ÁLVARO  FERNANDO GARCÍA RESTREPO  

Magistrado  ponente  

STC3801-2022  

Radicación  n.° 25000-22-13-000-2022-00048-01  

(Aprobado  en sesión virtual de treinta de marzo de dos mil veintidós)  

Bogotá,  D.C., treinta  (30) de marzo  de dos mil veintidós (2022).-  

Decide  la Corte la impugnación formulada frente al fallo proferido el  28 de febrero de 2022 por la Sala  Civil Familia del Tribunal Superior del Distrito Judicial de  Cundinamarca,  dentro de la acción de tutela promovida por  David Zapata González contra  el Juzgado  de Familia de Soacha,  trámite  al que fueron vinculadas  las partes y los intervinientes del proceso declarativo a que alude  el escrito inicial.  

ANTECEDENTES  

1.        El  accionante reclama la protección constitucional de los  derechos fundamentales a la «SEGURIDAD  JURÍDICA»,  a «TENER  UNA FAMILIA Y NO SER SEPARADO DE ELLA»,  al «AMOR  DEL NIÑO»  y a la «JUSTICIA  MATERIAL»,  presuntamente  conculcados por la autoridad jurisdiccional convocada,  con la decisión de fondo proferida en el marco del proceso de  custodia y cuidado de LCZB que promovió en contra de Juana  Bautista Beleño Cervantes, con rad. 2019-00503-00.  

Por  tal motivo, pretende que por esta vía se conceda el resguardo  deprecado, ordenando al Juzgado de Familia de Soacha dejar sin valor  ni efecto la determinación calendada 26 de enero de los  corrientes, y que como consecuencia de ello, se «mantengan  (sic)  la  custodia de [su]  hija  (…)  a [su]  favor».  

2.        Como  sustento de su inconformidad adujo en lo que interesa para resolver  el presente asunto, que pese a que acreditó tanto en el juicio  aludido, como en el que la señora Beleño promovió  en su contra por la custodia de la hija en común, que aquélla  no solo «la  abandonó  (…) desde  el año 2017»,  sino que no cuenta con un domicilio «con  mínimas condiciones»  para  el bienestar de la menor, el Despacho convocado decretó la  custodia compartida de ésta, turnando el hogar por  anualidades, desconociendo así, dice, por una parte, que él  «puede  tener en mejores condiciones»  a  la menor, «siempre  respeta[n]do  sus derechos»  y los de la madre; y por la otra, que aquélla «no  podrá tener una vida estable y tranquila, un arraigo definido  ni familiar y menos social»,  razones que estima suficientes para solicitar la intervención  del Juez constitucional a su favor.  

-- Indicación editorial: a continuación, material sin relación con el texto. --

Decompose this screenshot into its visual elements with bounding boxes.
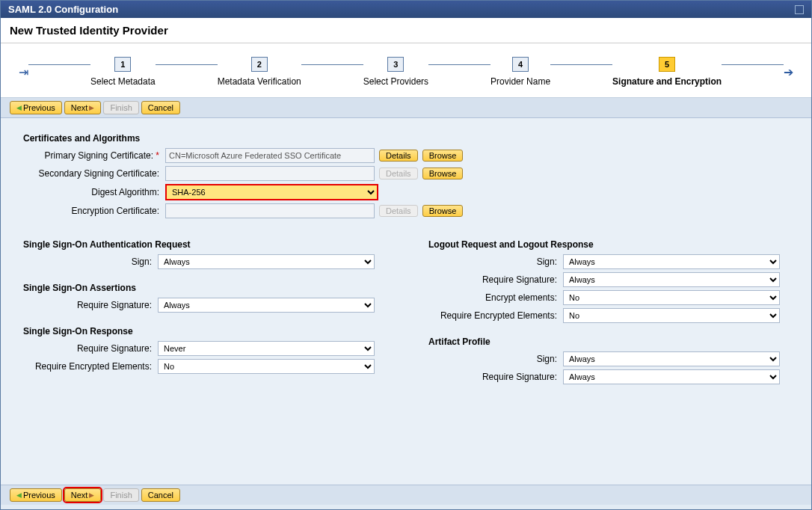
toolbar-top: ◀Previous Next▶ Finish Cancel [1,98,811,118]
sso-auth-sign-label: Sign: [23,256,158,267]
window-title: SAML 2.0 Configuration [8,4,118,15]
step-provider-name: 4 Provider Name [490,57,550,87]
wizard-steps: ⇥ 1 Select Metadata 2 Metadata Verificat… [1,43,811,98]
browse-button[interactable]: Browse [422,168,464,179]
previous-button[interactable]: ◀Previous [10,101,62,114]
sso-assert-reqsig-label: Require Signature: [23,300,158,310]
logout-enc-label: Encrypt elements: [428,292,563,303]
artifact-reqsig-select[interactable]: Always [563,369,780,384]
triangle-left-icon: ◀ [16,104,22,111]
window-control-icon[interactable] [795,5,804,14]
section-artifact: Artifact Profile [428,337,789,347]
cancel-button[interactable]: Cancel [141,101,180,114]
logout-reqsig-select[interactable]: Always [563,272,780,287]
button-label: Finish [110,103,132,112]
step-number: 1 [114,57,131,72]
previous-button[interactable]: ◀Previous [10,488,62,502]
logout-reqenc-select[interactable]: No [563,308,780,323]
secondary-signing-label: Secondary Signing Certificate: [23,168,165,179]
triangle-left-icon: ◀ [16,491,22,499]
secondary-signing-input[interactable] [165,166,375,181]
artifact-sign-label: Sign: [428,354,563,364]
page-title: New Trusted Identity Provider [1,18,811,43]
step-signature-encryption: 5 Signature and Encryption [612,57,722,87]
sso-resp-reqenc-label: Require Encrypted Elements: [23,361,158,372]
step-label: Select Providers [363,76,428,87]
digest-algorithm-select[interactable]: SHA-256 [165,184,378,200]
button-label: Previous [23,103,55,112]
sso-resp-reqsig-select[interactable]: Never [158,341,375,356]
details-button[interactable]: Details [379,150,418,162]
browse-button[interactable]: Browse [422,205,464,217]
wizard-end-icon: ➔ [784,65,793,79]
step-label: Provider Name [490,76,550,87]
cancel-button[interactable]: Cancel [141,488,180,502]
logout-sign-select[interactable]: Always [563,254,780,269]
primary-signing-label: Primary Signing Certificate: * [23,150,165,161]
step-label: Signature and Encryption [612,76,722,87]
step-label: Select Metadata [90,76,156,87]
logout-reqsig-label: Require Signature: [428,274,563,285]
browse-button[interactable]: Browse [422,150,464,162]
section-certificates: Certificates and Algorithms [23,133,789,144]
artifact-reqsig-label: Require Signature: [428,372,563,382]
triangle-right-icon: ▶ [89,104,94,111]
next-button[interactable]: Next▶ [64,101,102,114]
sso-auth-sign-select[interactable]: Always [158,254,375,269]
step-label: Metadata Verification [218,76,301,87]
step-select-providers: 3 Select Providers [363,57,428,87]
encryption-cert-input[interactable] [165,203,375,218]
step-metadata-verification: 2 Metadata Verification [218,57,301,87]
button-label: Cancel [148,491,173,500]
next-button[interactable]: Next▶ [64,488,102,502]
logout-sign-label: Sign: [428,256,563,267]
logout-enc-select[interactable]: No [563,290,780,305]
required-indicator: * [156,150,159,161]
wizard-start-icon: ⇥ [19,65,28,79]
content-area: Certificates and Algorithms Primary Sign… [1,118,811,485]
button-label: Next [71,103,88,112]
digest-label: Digest Algorithm: [23,187,165,197]
details-button: Details [379,205,418,217]
button-label: Next [71,491,88,500]
section-sso-auth: Single Sign-On Authentication Request [23,239,384,250]
sso-resp-reqsig-label: Require Signature: [23,343,158,354]
sso-resp-reqenc-select[interactable]: No [158,359,375,374]
step-number: 3 [387,57,404,72]
primary-signing-input[interactable] [165,148,375,163]
finish-button: Finish [103,101,138,114]
artifact-sign-select[interactable]: Always [563,351,780,366]
logout-reqenc-label: Require Encrypted Elements: [428,310,563,321]
title-bar: SAML 2.0 Configuration [1,1,811,18]
triangle-right-icon: ▶ [89,491,94,499]
button-label: Finish [110,491,132,500]
section-sso-assertions: Single Sign-On Assertions [23,283,384,293]
step-select-metadata: 1 Select Metadata [90,57,156,87]
step-number: 2 [251,57,268,72]
toolbar-bottom: ◀Previous Next▶ Finish Cancel [1,485,811,505]
button-label: Previous [23,491,55,500]
encryption-cert-label: Encryption Certificate: [23,206,165,216]
section-sso-response: Single Sign-On Response [23,326,384,337]
step-number: 5 [659,57,675,72]
section-logout: Logout Request and Logout Response [428,239,789,250]
sso-assert-reqsig-select[interactable]: Always [158,298,375,313]
step-number: 4 [512,57,529,72]
details-button: Details [379,168,418,179]
button-label: Cancel [148,103,173,112]
finish-button: Finish [103,488,138,502]
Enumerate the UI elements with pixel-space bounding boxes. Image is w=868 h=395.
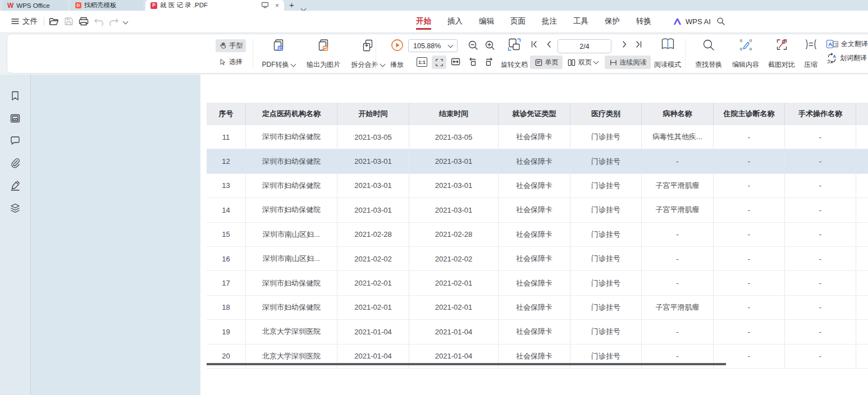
pdf-page[interactable]: 序号定点医药机构名称开始时间结束时间就诊凭证类型医疗类别病种名称住院主诊断名称手… — [200, 75, 868, 395]
table-cell: 2021-03-05 — [337, 125, 409, 149]
previous-page-button[interactable] — [545, 40, 553, 50]
first-page-button[interactable] — [530, 40, 538, 50]
quick-access-chevron-icon[interactable] — [124, 11, 127, 32]
tab-wps-office[interactable]: W WPS Office — [2, 0, 68, 11]
table-row[interactable]: 13深圳市妇幼保健院2021-03-012021-03-01社会保障卡门诊挂号子… — [207, 174, 868, 198]
rotate-left-button[interactable] — [468, 57, 478, 69]
screenshot-compare-button[interactable]: 截图对比 — [764, 38, 799, 70]
table-cell: - — [642, 223, 714, 246]
full-translate-button[interactable]: A 文 全文翻译 — [826, 39, 868, 49]
table-cell: - — [642, 320, 714, 343]
last-page-button[interactable] — [635, 40, 643, 50]
table-row[interactable]: 16深圳市南山区妇...2021-02-022021-02-02社会保障卡门诊挂… — [207, 247, 868, 271]
table-cell: 2021-02-28 — [409, 223, 499, 246]
zoom-out-button[interactable] — [468, 40, 479, 53]
pdf-convert-button[interactable]: W PDF转换 — [256, 38, 301, 70]
fit-page-button[interactable] — [450, 57, 461, 69]
open-file-button[interactable] — [48, 11, 60, 32]
signature-pen-icon — [10, 180, 21, 191]
rotate-right-button[interactable] — [483, 57, 494, 69]
menu-4[interactable]: 批注 — [542, 11, 557, 32]
next-page-button[interactable] — [620, 40, 628, 50]
undo-button[interactable] — [94, 11, 104, 32]
double-page-icon — [567, 58, 576, 67]
bookmarks-panel-button[interactable] — [10, 90, 21, 102]
menu-7[interactable]: 转换 — [636, 11, 651, 32]
table-row[interactable]: 15深圳市南山区妇...2021-02-282021-02-28社会保障卡门诊挂… — [207, 223, 868, 247]
redo-icon — [108, 17, 119, 26]
close-tab-icon[interactable]: × — [275, 2, 279, 10]
continuous-read-button[interactable]: 连续阅读 — [605, 56, 651, 69]
layers-panel-button[interactable] — [10, 203, 21, 214]
find-replace-button[interactable]: 查找替换 — [690, 38, 727, 70]
read-mode-button[interactable]: 阅读模式 — [646, 37, 689, 70]
new-tab-button[interactable]: + — [289, 0, 294, 10]
actual-size-button[interactable]: 1:1 — [417, 57, 427, 67]
table-row[interactable]: 11深圳市妇幼保健院2021-03-052021-03-05社会保障卡门诊挂号病… — [207, 125, 868, 149]
tab-label: 找稻壳模板 — [84, 1, 117, 10]
table-cell: 深圳市妇幼保健院 — [246, 149, 337, 173]
table-cell: - — [785, 149, 856, 173]
table-row[interactable]: 18深圳市妇幼保健院2021-02-012021-02-01社会保障卡门诊挂号子… — [207, 296, 868, 320]
fit-width-button[interactable] — [432, 56, 446, 69]
tab-document[interactable]: P 就 医 记 录 .PDF × — [145, 0, 284, 11]
wps-logo-icon: W — [7, 2, 13, 9]
zoom-in-button[interactable] — [485, 40, 496, 53]
table-cell: 社会保障卡 — [499, 296, 570, 319]
document-canvas[interactable]: 序号定点医药机构名称开始时间结束时间就诊凭证类型医疗类别病种名称住院主诊断名称手… — [31, 75, 868, 395]
zoom-level-select[interactable]: 105.88% — [408, 39, 458, 52]
edit-content-button[interactable]: 编辑内容 — [727, 38, 764, 70]
comments-panel-button[interactable] — [10, 135, 21, 146]
menu-1[interactable]: 插入 — [447, 11, 463, 32]
table-row[interactable]: 19北京大学深圳医院2021-01-042021-01-04社会保障卡门诊挂号-… — [207, 320, 868, 344]
menu-3[interactable]: 页面 — [510, 11, 526, 32]
table-cell: 门诊挂号 — [570, 271, 642, 295]
menu-2[interactable]: 编辑 — [479, 11, 494, 32]
print-button[interactable] — [78, 11, 89, 32]
divider — [44, 17, 44, 26]
table-cell: 2021-02-01 — [337, 296, 409, 319]
export-image-button[interactable]: 输出为图片 — [301, 38, 346, 70]
bookmark-icon — [10, 90, 21, 102]
thumbnails-panel-button[interactable] — [10, 113, 21, 124]
select-tool-button[interactable]: 选择 — [216, 56, 246, 68]
toolbar: 手型 选择 W PDF转换 输出为图片 拆分合并 — [7, 34, 868, 74]
search-menu-button[interactable] — [716, 11, 725, 32]
tab-docer[interactable]: D 找稻壳模板 — [70, 0, 143, 11]
table-row[interactable]: 12深圳市妇幼保健院2021-03-012021-03-01社会保障卡门诊挂号-… — [207, 149, 868, 173]
table-cell: 深圳市妇幼保健院 — [246, 271, 337, 295]
tab-label: WPS Office — [16, 2, 49, 9]
double-page-button[interactable]: 双页 — [567, 56, 598, 69]
table-cell: 11 — [207, 125, 246, 149]
page-number-input[interactable]: 2/4 — [558, 39, 611, 53]
attachments-panel-button[interactable] — [10, 158, 21, 169]
table-cell: - — [714, 271, 785, 295]
redo-button[interactable] — [108, 11, 119, 32]
table-cell: 深圳市南山区妇... — [246, 247, 337, 270]
table-cell: 子宫平滑肌瘤 — [642, 296, 714, 319]
zoom-in-icon — [485, 40, 496, 51]
table-cell: 2021-02-01 — [337, 271, 409, 295]
hand-tool-button[interactable]: 手型 — [216, 39, 246, 52]
rotate-document-button[interactable]: 旋转文档 — [495, 37, 534, 70]
present-to-screen-icon[interactable] — [261, 2, 269, 10]
table-cell: 17 — [207, 271, 246, 295]
table-cell: 社会保障卡 — [499, 198, 570, 222]
table-cell — [856, 223, 868, 246]
wps-ai-button[interactable]: WPS AI — [673, 11, 711, 32]
table-row[interactable]: 17深圳市妇幼保健院2021-02-012021-02-01社会保障卡门诊挂号-… — [207, 271, 868, 295]
menu-6[interactable]: 保护 — [605, 11, 620, 32]
compress-button[interactable]: 压缩 — [798, 38, 824, 70]
table-cell — [856, 149, 868, 173]
table-cell: 19 — [207, 320, 246, 343]
table-row[interactable]: 14深圳市妇幼保健院2021-03-012021-03-01社会保障卡门诊挂号子… — [207, 198, 868, 222]
first-page-icon — [530, 40, 538, 48]
menu-0[interactable]: 开始 — [416, 11, 431, 32]
word-translate-button[interactable]: A 文 划词翻译 — [826, 53, 868, 63]
single-page-button[interactable]: 单页 — [530, 56, 563, 69]
menu-5[interactable]: 工具 — [573, 11, 588, 32]
signature-panel-button[interactable] — [10, 180, 21, 191]
table-cell: - — [785, 125, 856, 149]
file-menu[interactable]: 文件 — [11, 11, 38, 32]
save-button[interactable] — [63, 11, 74, 32]
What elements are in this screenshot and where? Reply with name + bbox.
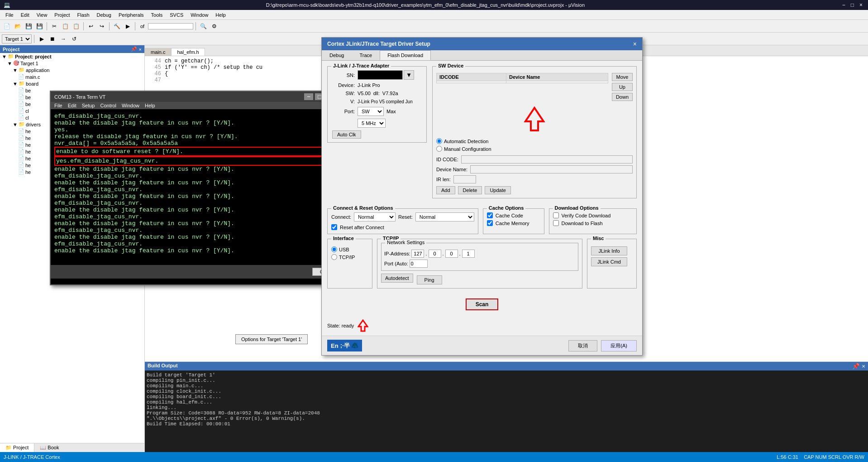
tab-hal-efm-h[interactable]: hal_efm.h [171,48,205,56]
debug-reset-btn[interactable]: ↺ [69,34,79,44]
menu-project[interactable]: Project [51,11,73,19]
redo-btn[interactable]: ↪ [97,21,107,31]
jlink-info-btn[interactable]: JLink Info [591,246,627,255]
new-btn[interactable]: 📄 [2,21,12,31]
maximize-button[interactable]: □ [849,2,856,8]
reset-select[interactable]: Normal Hardware [415,212,474,221]
menu-debug[interactable]: Debug [93,11,115,19]
menu-view[interactable]: View [33,11,51,19]
apply-btn[interactable]: 应用(A) [601,340,637,351]
ip-octet-1[interactable] [411,250,424,258]
max-select[interactable]: 5 MHz [358,119,386,128]
autodetect-btn[interactable]: Autodetect [381,274,413,283]
tab-project[interactable]: 📁 Project [0,443,34,452]
target-label: of [138,24,147,29]
minimize-button[interactable]: − [840,2,847,8]
undo-btn[interactable]: ↩ [86,21,96,31]
update-btn[interactable]: Update [485,186,510,194]
jlink-tab-debug[interactable]: Debug [322,50,352,60]
tree-project[interactable]: ▼ 📁 Project: project [0,53,144,60]
menu-edit[interactable]: Edit [17,11,33,19]
paste-btn[interactable]: 📋 [71,21,81,31]
ip-octet-4[interactable] [462,250,475,258]
debug-start-btn[interactable]: ▶ [37,34,47,44]
tab-book[interactable]: 📖 Book [34,443,64,452]
reset-after-connect-check[interactable] [331,224,337,230]
usb-radio[interactable] [331,246,337,252]
menu-peripherals[interactable]: Peripherals [115,11,148,19]
debug-step-btn[interactable]: → [58,34,68,44]
download-flash-check[interactable] [553,220,559,226]
cut-btn[interactable]: ✂ [49,21,59,31]
menu-flash[interactable]: Flash [74,11,93,19]
reset-label: Reset: [398,214,413,220]
jlink-tab-trace[interactable]: Trace [352,50,380,60]
tcp-ip-group: TCP/IP Network Settings IP-Address: . . … [377,239,582,289]
auto-detect-radio[interactable] [436,138,442,144]
term-menu-help[interactable]: Help [145,103,155,108]
jlink-cmd-btn[interactable]: JLink Cmd [591,257,627,266]
run-btn[interactable]: ▶ [123,21,133,31]
tcp-ip-radio[interactable] [331,254,337,260]
target-select[interactable]: Target 1 [2,34,32,43]
term-menu-control[interactable]: Control [100,103,116,108]
tree-application[interactable]: ▼ 📁 application [0,67,144,73]
up-btn[interactable]: Up [612,83,633,91]
build-btn[interactable]: 🔨 [112,21,122,31]
menu-tools[interactable]: Tools [148,11,167,19]
sidebar-pin-btn[interactable]: 📌 [131,46,137,52]
sn-dropdown-btn[interactable]: ▼ [404,70,414,80]
cache-code-check[interactable] [487,212,493,218]
terminal-min-btn[interactable]: − [304,93,313,100]
auto-clk-btn[interactable]: Auto Clk [332,130,361,139]
ip-octet-2[interactable] [429,250,441,258]
ping-btn[interactable]: Ping [417,275,442,284]
build-output-pin[interactable]: 📌 [852,363,860,370]
scan-button[interactable]: Scan [466,298,499,310]
connect-select[interactable]: Normal Under Reset [354,212,396,221]
tree-board[interactable]: ▼ 📁 board [0,80,144,87]
settings-btn[interactable]: ⚙ [209,21,219,31]
sidebar-close-btn[interactable]: × [139,46,142,52]
term-menu-window[interactable]: Window [122,103,139,108]
copy-btn[interactable]: 📋 [60,21,70,31]
term-menu-edit[interactable]: Edit [68,103,76,108]
tab-main-c[interactable]: main.c [145,48,171,56]
term-menu-setup[interactable]: Setup [82,103,95,108]
search-btn[interactable]: 🔍 [198,21,208,31]
add-btn[interactable]: Add [436,186,455,194]
open-btn[interactable]: 📂 [13,21,23,31]
jlink-tab-flash-download[interactable]: Flash Download [380,50,431,60]
device-name-input[interactable] [470,165,633,173]
status-bar: J-LINK / J-TRACE Cortex L:56 C:31 CAP NU… [0,452,868,462]
ir-len-row: IR len: [436,175,633,183]
cache-memory-check[interactable] [487,220,493,226]
menu-window[interactable]: Window [187,11,212,19]
build-output-close[interactable]: × [862,363,865,370]
tree-main-c[interactable]: 📄 main.c [0,73,144,80]
tree-target1[interactable]: ▼ 🎯 Target 1 [0,60,144,67]
manual-config-radio[interactable] [436,146,442,152]
ir-len-input[interactable] [453,175,476,183]
close-button[interactable]: × [858,2,864,8]
port-input[interactable] [410,260,428,268]
menu-svcs[interactable]: SVCS [166,11,187,19]
verify-code-check[interactable] [553,212,559,218]
save-all-btn[interactable]: 💾 [34,21,44,31]
port-select[interactable]: SW JTAG [358,107,384,116]
of-input[interactable] [148,23,193,29]
save-btn[interactable]: 💾 [24,21,33,31]
delete-btn[interactable]: Delete [458,186,482,194]
ip-octet-3[interactable] [445,250,458,258]
menu-file[interactable]: File [2,11,17,19]
menu-help[interactable]: Help [212,11,229,19]
move-btn[interactable]: Move [612,73,633,81]
down-btn[interactable]: Down [612,93,633,101]
jlink-close-btn[interactable]: × [633,40,637,48]
term-menu-file[interactable]: File [54,103,62,108]
cancel-btn[interactable]: 取消 [568,340,597,351]
debug-stop-btn[interactable]: ⏹ [48,34,57,44]
sn-input[interactable] [358,70,403,80]
ime-indicator[interactable]: En ;·半 🧥 [327,340,362,351]
idcode-input[interactable] [461,155,633,164]
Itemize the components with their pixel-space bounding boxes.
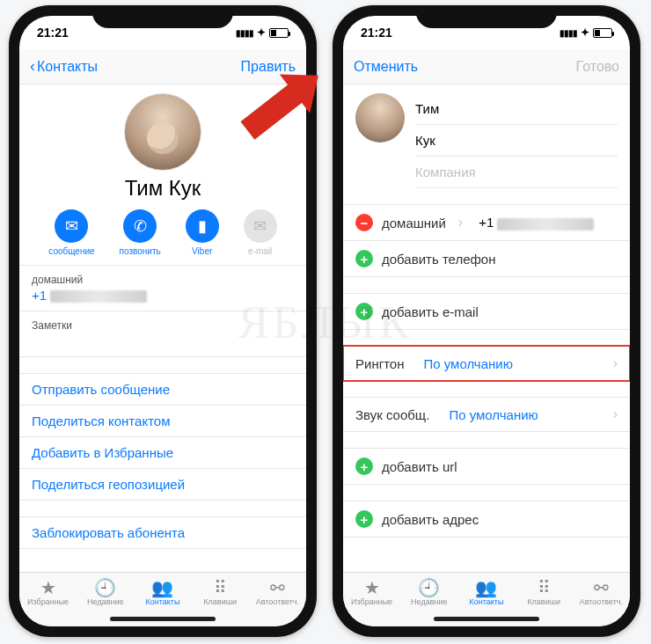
- redacted-number: [50, 290, 147, 303]
- block-contact-link[interactable]: Заблокировать абонента: [19, 516, 306, 549]
- battery-icon: [269, 28, 289, 38]
- battery-icon: [593, 28, 612, 38]
- chevron-right-icon: ›: [613, 406, 618, 422]
- star-icon: ★: [19, 578, 77, 597]
- tab-contacts[interactable]: 👥Контакты: [457, 578, 515, 606]
- signal-icon: [560, 26, 577, 39]
- video-icon: ▮: [186, 209, 219, 243]
- home-indicator[interactable]: [110, 617, 216, 621]
- tab-keypad[interactable]: ⠿Клавиши: [516, 578, 573, 606]
- status-time: 21:21: [37, 26, 69, 40]
- contact-avatar[interactable]: [355, 93, 405, 143]
- home-indicator[interactable]: [434, 617, 539, 621]
- remove-icon[interactable]: −: [355, 214, 373, 231]
- tab-recents[interactable]: 🕘Недавние: [77, 578, 134, 606]
- signal-icon: [236, 26, 253, 39]
- notch: [92, 5, 233, 28]
- add-phone-row[interactable]: + добавить телефон: [343, 241, 630, 277]
- add-url-row[interactable]: + добавить url: [343, 448, 630, 485]
- wifi-icon: [257, 26, 266, 39]
- contacts-icon: 👥: [134, 578, 191, 597]
- keypad-icon: ⠿: [516, 578, 573, 597]
- add-icon: +: [355, 303, 373, 320]
- tab-voicemail[interactable]: ⚯Автоответч.: [249, 578, 306, 606]
- phone-frame-right: 21:21 Отменить Готово Тим Кук Компани: [333, 5, 640, 637]
- company-field[interactable]: Компания: [415, 157, 618, 188]
- contacts-icon: 👥: [457, 578, 515, 597]
- tab-favorites[interactable]: ★Избранные: [19, 578, 77, 606]
- notes-cell[interactable]: Заметки: [19, 311, 306, 357]
- ringtone-row[interactable]: Рингтон По умолчанию ›: [343, 346, 630, 381]
- nav-bar: ‹Контакты Править: [19, 49, 306, 84]
- message-icon: ✉: [55, 209, 88, 243]
- keypad-icon: ⠿: [192, 578, 249, 597]
- redacted-number: [497, 218, 594, 231]
- chevron-right-icon: ›: [613, 355, 618, 371]
- star-icon: ★: [343, 578, 400, 597]
- share-contact-link[interactable]: Поделиться контактом: [19, 406, 306, 437]
- contact-avatar[interactable]: [124, 93, 201, 171]
- text-tone-row[interactable]: Звук сообщ. По умолчанию ›: [343, 397, 630, 432]
- voicemail-icon: ⚯: [249, 578, 306, 597]
- add-email-row[interactable]: + добавить e-mail: [343, 293, 630, 330]
- add-favorite-link[interactable]: Добавить в Избранные: [19, 437, 306, 469]
- tab-contacts[interactable]: 👥Контакты: [134, 578, 191, 606]
- clock-icon: 🕘: [77, 578, 134, 597]
- add-icon: +: [355, 250, 373, 267]
- clock-icon: 🕘: [400, 578, 457, 597]
- action-email: ✉ e-mail: [244, 209, 277, 256]
- voicemail-icon: ⚯: [573, 578, 630, 597]
- phone-row[interactable]: − домашний › +1: [343, 204, 630, 241]
- cancel-button[interactable]: Отменить: [354, 59, 418, 75]
- action-message[interactable]: ✉ сообщение: [48, 209, 94, 256]
- add-address-row[interactable]: + добавить адрес: [343, 501, 630, 538]
- wifi-icon: [581, 26, 589, 39]
- tab-voicemail[interactable]: ⚯Автоответч.: [573, 578, 630, 606]
- back-button[interactable]: ‹Контакты: [30, 57, 98, 76]
- first-name-field[interactable]: Тим: [415, 93, 618, 125]
- phone-frame-left: 21:21 ‹Контакты Править Тим Кук ✉ сообще…: [9, 5, 317, 637]
- contact-name: Тим Кук: [19, 176, 306, 201]
- tab-recents[interactable]: 🕘Недавние: [400, 578, 457, 606]
- send-message-link[interactable]: Отправить сообщение: [19, 373, 306, 406]
- action-viber[interactable]: ▮ Viber: [186, 209, 219, 256]
- phone-label: домашний: [32, 274, 294, 286]
- chevron-right-icon: ›: [458, 215, 463, 231]
- notch: [416, 5, 557, 28]
- tab-keypad[interactable]: ⠿Клавиши: [192, 578, 249, 606]
- action-row: ✉ сообщение ✆ позвонить ▮ Viber ✉ e-mail: [19, 209, 306, 256]
- chevron-left-icon: ‹: [30, 57, 35, 75]
- share-location-link[interactable]: Поделиться геопозицией: [19, 469, 306, 501]
- add-icon: +: [355, 457, 373, 475]
- mail-icon: ✉: [244, 209, 277, 243]
- nav-bar: Отменить Готово: [343, 49, 630, 84]
- done-button[interactable]: Готово: [576, 59, 619, 75]
- action-call[interactable]: ✆ позвонить: [120, 209, 161, 256]
- phone-cell[interactable]: домашний +1: [19, 266, 306, 311]
- tab-favorites[interactable]: ★Избранные: [343, 578, 400, 606]
- last-name-field[interactable]: Кук: [415, 125, 618, 157]
- add-icon: +: [355, 510, 373, 528]
- phone-icon: ✆: [123, 209, 157, 243]
- status-time: 21:21: [361, 26, 392, 40]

RESPUESTA  DEL ACCIONADO Y LOS VINCULADOS  

a.        El  titular del Juzgado de Familia de Soacha, después de memorar  las actuaciones que desplegó al interior del juicio criticado,  precisó que en la decisión que resolvió de fondo  la controversia tuvo en cuenta la totalidad de los medios probatorios  recaudados, concluyendo que la menor «podría  estar con cada uno de sus padres, pues ambos ostentas condiciones de  vida favorables y que la niña expresó sentimientos de  afecto y amor hacia cada uno de los mismos».  

LA  SENTENCIA IMPUGNADA  

La  Sala Civil Familia del Tribunal Superior de Cundinamarca denegó  el amparo deprecado, al considerar que en la sentencia donde se  dispuso la custodia compartida entre los padres de la menor, «no  se advierte capricho o arbitrariedad que deba ser sometida a control  constitucional, pues el estudio del proceso permitió al juez  de conocimiento considerar que se debía otorgar la custodia  compartida a los padres, dado que ambos cumplen con las condiciones  para ello, de acuerdo a los informes del Instituto Nacional de  Medicina Legal y Ciencias Forenses, así como a los informes de  visita social realizado a cada una de las partes; véase que el  juez accionado apoyo su decisión en lo dicho por las altas  cortes en materia de custodia compartida, resaltado que en el  plenario se cuenta con la propia opinión de la niña,  quien muestra que tiene sentimientos arraigados con ambos padres».  

LA  IMPUGNACIÓN  

El  accionante recurrió el anterior fallo, insistiendo en los  mismos argumentos expuestos en el escrito de tutela.  

CONSIDERACIONES  

            

1. Tratándose          de providencias o actuaciones judiciales, la procedencia de la          acción de tutela es excepcional, pues sólo tiene lugar          cuando el funcionario judicial adopte          una decisión por completo opuesta al régimen legal          previamente señalado, sin ninguna objetividad, apoyado          únicamente en sus particulares designios, a tal extremo que          configure un actuar que          se pueda tildar de irrazonable, arbitrario o caprichoso, caso en el          cual se justifica la intervención del juez constitucional          para evitar o remediar la respectiva vulneración de los          derechos fundamentales que con tal decisión se genere,          siempre que el          afectado acuda al mecanismo dentro de un término prudencial,          y no          disponga de otro medio ordinario y efectivo para lograrlo.  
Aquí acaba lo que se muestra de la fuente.